I have a struct describing the string
type, and then a create
function that allocates such a ‘string’:
/* A safer `strcpy()`, using `strncpy()` and `sizeof()` */
#define STRCPY(TO, FROM) \
strncpy(TO, FROM, sizeof(TO)); TO[sizeof(TO) - 1] = '\0'
struct string {
// …
char native[1024];
};
string String__create(char native[]) {
string this = malloc(sizeof(struct string));
// …
STRCPY(this->native, native);
return this;
}
However, that would only allow 1kb-long strings. That’s sort of silly, and a huge waste of memory in most cases.

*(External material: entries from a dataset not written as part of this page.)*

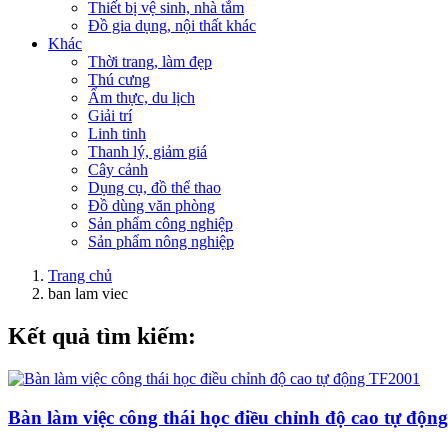
Thiết bị vệ sinh, nhà tắm
Đồ gia dụng, nội thất khác
Khác
Thời trang, làm đẹp
Thú cưng
Ẩm thực, du lịch
Giải trí
Linh tinh
Thanh lý, giảm giá
Cây cảnh
Dụng cụ, đồ thể thao
Đồ dùng văn phòng
Sản phẩm công nghiệp
Sản phẩm nông nghiệp
Trang chủ
ban lam viec
Kết quả tìm kiếm:
Bàn làm việc công thái học điều chỉnh độ cao tự độ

Given that I have to declare the memory to be used somehow… how do I go about implementing a string that can (efficiently) store an (effectively) unbounded number of characters?
Many C++ std::string
implementations now use a "Small String Optimization". In pseudo-code:
struct string {
Int32 length
union {
char[12] shortString
struct {
char* longerString
Int32 heapReservedSpace
}
}
}
The idea is that string up to 12 characters are stored in the shortString
array. The entire string will be contiguous and use only a single cache line. Longer strings are stored on the heap. This leaves you with 12 spare bytes in the string object. The pointer doesn't take all of that, so you can also remember how much memory you've allocated on the heap (>=length
). That helps to support scenario's in which you grow a string in small increments.